With the exception of R Shiny programming, there was nothing about this course that required any real knowledge of anything in any course of the JHU Data Science certificate track. Why do you ask? Well, most of the class was just about learning natural language processing (NLP), which wasn't covered. What about R programming, you ask? Most of the NLP packages in R that I tested out couldn't process a 200MB text file in a reasonable amount of time or with a reasonable memory footprint. I ran Python and R programs in parallel to do sentence and word tokenization, and Python's nltk was (not exaggerating) 100x faster than R's NLP package, and R's tm package took 4GB of memory to parse the same 200MB corpus. In 2018, that's just unacceptable. There's no way you could ever write production-quality NLP code using these R packages. After the course was finished, someone pointed out an R package that could adequately accomplish the task, but by then it was far too late. Even R's basic data structures themselves weren't up to the challenge. I ended up building my model in Python, exporting it as JSON, and then importing that into my Shiny app. Comparing basic data structures in Python and R to represent the same JSON file (i.e., just read in the file and measure the size of the resulting object), R's list was nearly 2x as large in RAM than Python's dict. All of this combined with really very little reference to most of the material in the other nine classes in this track left me very disappointed. The reason I gave the class two stars and not one was because what we did learn about NLP was useful. Having to solve a gnarly, real-world problem starting from raw data is useful. Having to write an app with actual users interacting with it is useful. But could just about everything about this class have been done a lot better? Yes. I think a machine learning project that tied together everything that we'd worked on up until this point would have been a lot more fun and rewarding.

por Leo C

23 de Jul de 2020

Sadly disappointed. I can see how this worked before, when most people were active on the forums, but now it's extremely frustrating. Not because it's hard, I do not mind that, but because you really have to DIG through the forums to find vital information.

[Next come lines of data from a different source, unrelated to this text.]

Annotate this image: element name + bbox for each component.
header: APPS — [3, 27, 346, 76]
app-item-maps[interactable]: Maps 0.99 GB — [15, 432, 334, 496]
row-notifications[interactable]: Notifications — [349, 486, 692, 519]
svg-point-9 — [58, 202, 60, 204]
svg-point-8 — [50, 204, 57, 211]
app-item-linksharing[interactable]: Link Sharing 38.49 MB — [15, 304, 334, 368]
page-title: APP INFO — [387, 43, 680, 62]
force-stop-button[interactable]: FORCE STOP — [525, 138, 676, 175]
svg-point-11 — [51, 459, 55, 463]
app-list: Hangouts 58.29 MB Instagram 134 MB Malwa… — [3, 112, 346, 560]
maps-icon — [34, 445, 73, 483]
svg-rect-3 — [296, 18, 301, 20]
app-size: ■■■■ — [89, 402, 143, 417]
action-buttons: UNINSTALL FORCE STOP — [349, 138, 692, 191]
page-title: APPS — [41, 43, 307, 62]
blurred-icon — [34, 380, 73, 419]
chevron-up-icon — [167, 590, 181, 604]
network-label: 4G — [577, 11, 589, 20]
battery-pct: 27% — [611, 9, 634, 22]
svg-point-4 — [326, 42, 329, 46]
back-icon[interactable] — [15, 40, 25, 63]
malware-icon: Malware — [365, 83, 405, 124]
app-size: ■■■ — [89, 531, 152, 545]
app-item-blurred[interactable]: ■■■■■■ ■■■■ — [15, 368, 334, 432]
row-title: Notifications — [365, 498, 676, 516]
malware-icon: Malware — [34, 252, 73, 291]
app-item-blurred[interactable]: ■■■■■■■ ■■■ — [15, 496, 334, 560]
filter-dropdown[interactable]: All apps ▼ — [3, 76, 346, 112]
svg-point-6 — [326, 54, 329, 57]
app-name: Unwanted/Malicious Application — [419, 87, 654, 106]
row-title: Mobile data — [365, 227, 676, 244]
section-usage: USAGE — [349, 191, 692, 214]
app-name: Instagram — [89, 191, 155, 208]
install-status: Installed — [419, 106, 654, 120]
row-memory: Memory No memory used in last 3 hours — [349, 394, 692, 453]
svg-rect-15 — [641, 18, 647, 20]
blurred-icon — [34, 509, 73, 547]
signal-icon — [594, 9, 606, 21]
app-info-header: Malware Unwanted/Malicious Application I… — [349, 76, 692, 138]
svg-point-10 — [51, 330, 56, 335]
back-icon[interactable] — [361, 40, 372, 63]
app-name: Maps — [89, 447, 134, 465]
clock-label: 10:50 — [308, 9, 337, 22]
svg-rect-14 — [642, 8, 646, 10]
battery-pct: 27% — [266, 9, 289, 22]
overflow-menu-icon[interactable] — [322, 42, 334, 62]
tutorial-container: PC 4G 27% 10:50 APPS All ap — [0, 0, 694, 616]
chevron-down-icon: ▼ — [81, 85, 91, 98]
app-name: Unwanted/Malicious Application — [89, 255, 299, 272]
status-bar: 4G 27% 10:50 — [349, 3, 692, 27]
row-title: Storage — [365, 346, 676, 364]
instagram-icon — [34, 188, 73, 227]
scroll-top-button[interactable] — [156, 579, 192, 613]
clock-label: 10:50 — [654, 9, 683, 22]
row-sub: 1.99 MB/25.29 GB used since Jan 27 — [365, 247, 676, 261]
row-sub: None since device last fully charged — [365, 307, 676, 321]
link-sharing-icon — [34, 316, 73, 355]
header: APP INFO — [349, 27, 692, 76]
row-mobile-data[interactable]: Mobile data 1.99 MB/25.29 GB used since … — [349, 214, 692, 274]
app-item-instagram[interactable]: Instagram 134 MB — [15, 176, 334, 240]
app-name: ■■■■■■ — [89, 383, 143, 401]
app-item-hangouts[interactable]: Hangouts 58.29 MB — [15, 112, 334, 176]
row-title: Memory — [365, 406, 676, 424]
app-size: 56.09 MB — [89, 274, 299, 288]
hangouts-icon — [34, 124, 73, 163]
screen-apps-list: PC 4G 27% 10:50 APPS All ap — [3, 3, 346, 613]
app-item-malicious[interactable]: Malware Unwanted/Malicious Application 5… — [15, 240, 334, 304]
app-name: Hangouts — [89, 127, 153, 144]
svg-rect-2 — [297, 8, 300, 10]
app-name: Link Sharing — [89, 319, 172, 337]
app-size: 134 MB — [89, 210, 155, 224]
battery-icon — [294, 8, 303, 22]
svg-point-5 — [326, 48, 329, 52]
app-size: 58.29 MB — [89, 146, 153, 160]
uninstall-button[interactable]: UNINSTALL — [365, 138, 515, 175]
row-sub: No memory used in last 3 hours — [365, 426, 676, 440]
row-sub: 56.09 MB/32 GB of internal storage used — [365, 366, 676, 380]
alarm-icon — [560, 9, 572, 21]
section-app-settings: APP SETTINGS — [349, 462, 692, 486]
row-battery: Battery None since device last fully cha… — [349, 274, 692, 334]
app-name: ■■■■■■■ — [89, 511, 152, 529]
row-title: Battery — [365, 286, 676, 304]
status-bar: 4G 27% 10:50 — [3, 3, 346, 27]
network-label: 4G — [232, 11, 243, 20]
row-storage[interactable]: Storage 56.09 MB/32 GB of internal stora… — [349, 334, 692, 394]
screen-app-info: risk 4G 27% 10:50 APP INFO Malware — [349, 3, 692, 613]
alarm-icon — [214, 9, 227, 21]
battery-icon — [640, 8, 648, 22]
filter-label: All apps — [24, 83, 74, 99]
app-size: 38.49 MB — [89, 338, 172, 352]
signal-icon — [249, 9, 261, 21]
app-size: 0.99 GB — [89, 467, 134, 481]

For instance, there are two quizes, you need 80 % or more to pass. However, the app you are simulating only get 20-30 % on such quizes, and you're not REALLY supposed to get that high. That's in the forums, but not on the quiz itself.

Also, very few things you've learned in the ML part of the specialization is actually used, and they specifically points you to a MOOC by another university. That's not very comforting.

The good part though is that the actual final exam does not really need good predictions to work, just an app that functions as you say it does. My tip? Look at the NLP, google a bit and learn the basics, then make an app that's as simple as possible - Then learn NLP with some guidance.